A sobrancelha fingida
É durante estes dias de escola que precisamos de os ajudar a saber partilhar todas as dúvidas que surjam e não deixar absolutamente nada por esclarecer. Quando não percebemos uma coisa temos sempre hipótese de fingir que percebemos. É muito simples. Fazemos um ar super-inteligente enquanto abanamos com a cabeça de cima para baixo. É um sucesso. O problema disto é que ficamos imediatamente na gaveta secreta dos tipos que fingem saber coisas que não sabem. Precisamos de decidir se é nessa gaveta que queremos passar a nossa vida. Há outra gaveta: a dos que percebem o que lhes estão a dizer. É preciso tomar aqui uma decisão importante.
Estudar em pânico
É preciso que saibam os benefícios que resultam de saber organizar as coisas de forma a terem tempo para aliviar o stress.

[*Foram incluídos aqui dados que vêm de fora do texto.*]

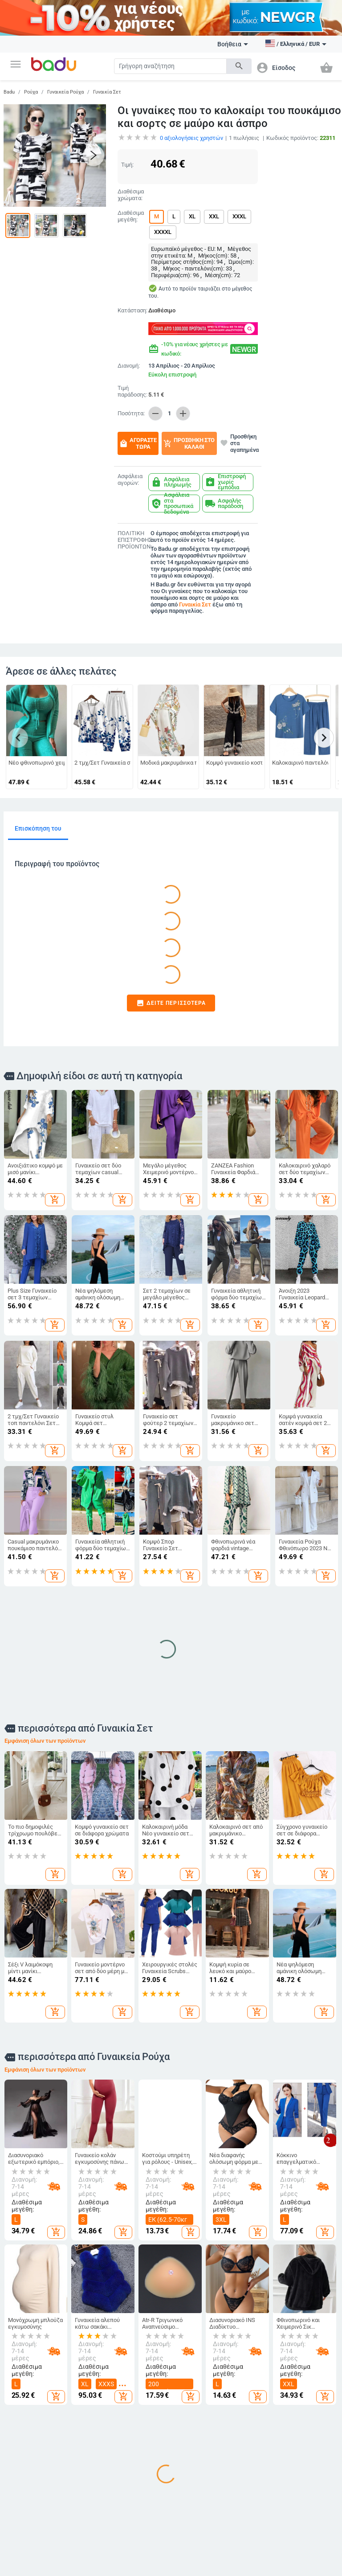 Image resolution: width=342 pixels, height=2576 pixels. What do you see at coordinates (138, 443) in the screenshot?
I see `Αγοράστε τώρα` at bounding box center [138, 443].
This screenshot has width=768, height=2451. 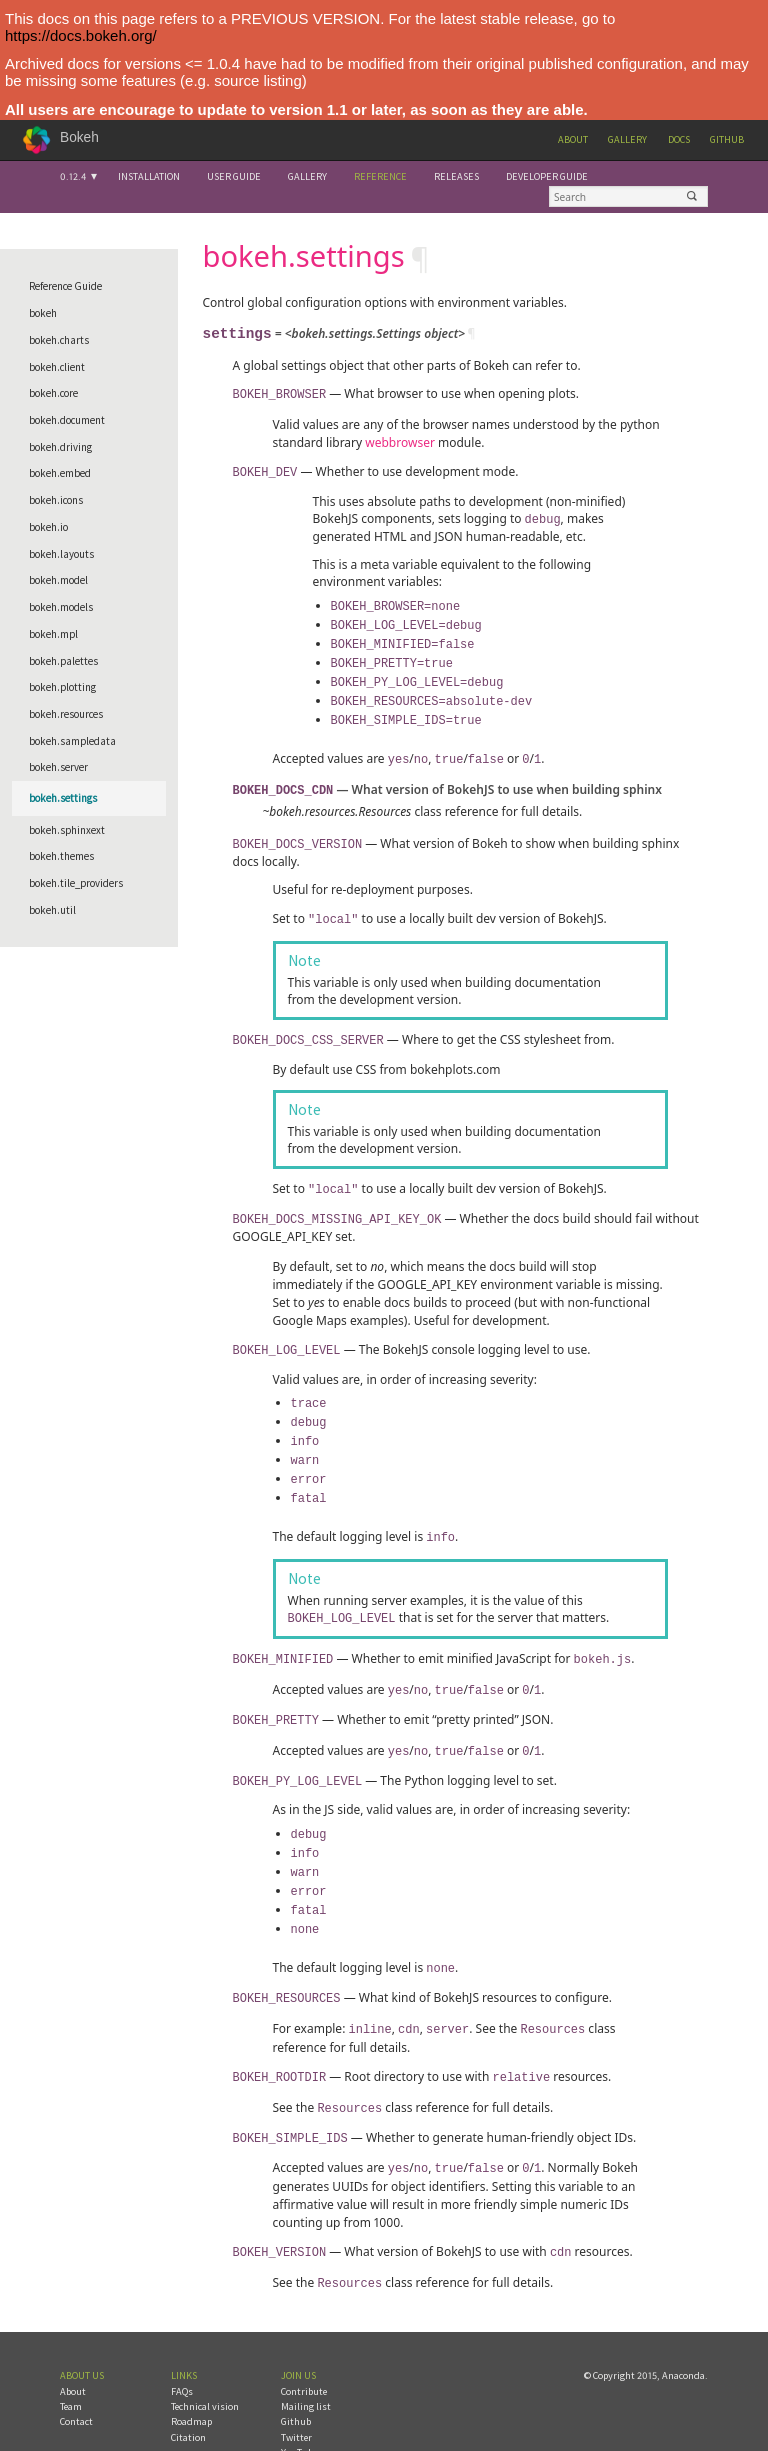 What do you see at coordinates (296, 2391) in the screenshot?
I see `Twitter` at bounding box center [296, 2391].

Ninguém estuda bem em pânico. Deixar tudo para a última é acumular tensão sem necessidade. Quando percebem que vão ter muito para estudar, devem saber distribuir a matéria pelo calendário. Não há vantagem nenhuma em guardar as coisas para a última hora. Os nossos miúdos precisam de ouvir dos seus pais o seguinte: “Há pouca gente mais capaz do que tu. São é mais organizados do que tu. Acalma-te. Está tudo bem contigo; o teu tempo é que precisa de dieta. Lembra-te: o tempo não se estica. Domestica-se."
No abismo
É preciso que saibam compreender que quando estudam algo de que nunca ouviram falar nem nunca mais ouvirão, estão activamente a preparar e programar os seus cérebros para que saibam como agir perante situações novas e que isso sim, vai acontecer-lhes constantemente durante a vida. A escola serve para isso, também. Eles precisam de perceber isto com absoluta limpidez.
299 dias
"Faltam duzentos e noventa e nove dias até chegar o próximo Verão!", decretava há dias uma rapariga que vai agora para o seu oitavo ano. As suas férias são animadas, extravagantes e activas. Praia, campo, piscina, cinema, viagens, hotéis, concertos e festivais. Tem imensa sorte, a miúda. Nem todos os pais podem proporcionar aos seus filhos tudo aquilo que ela tem. Poupe-se em tudo mas não se poupe no amor porque muitos são os que tudo têm e a quem tudo falta. Para todos estes miúdos, as “férias” só acabam quando as aulas terminam.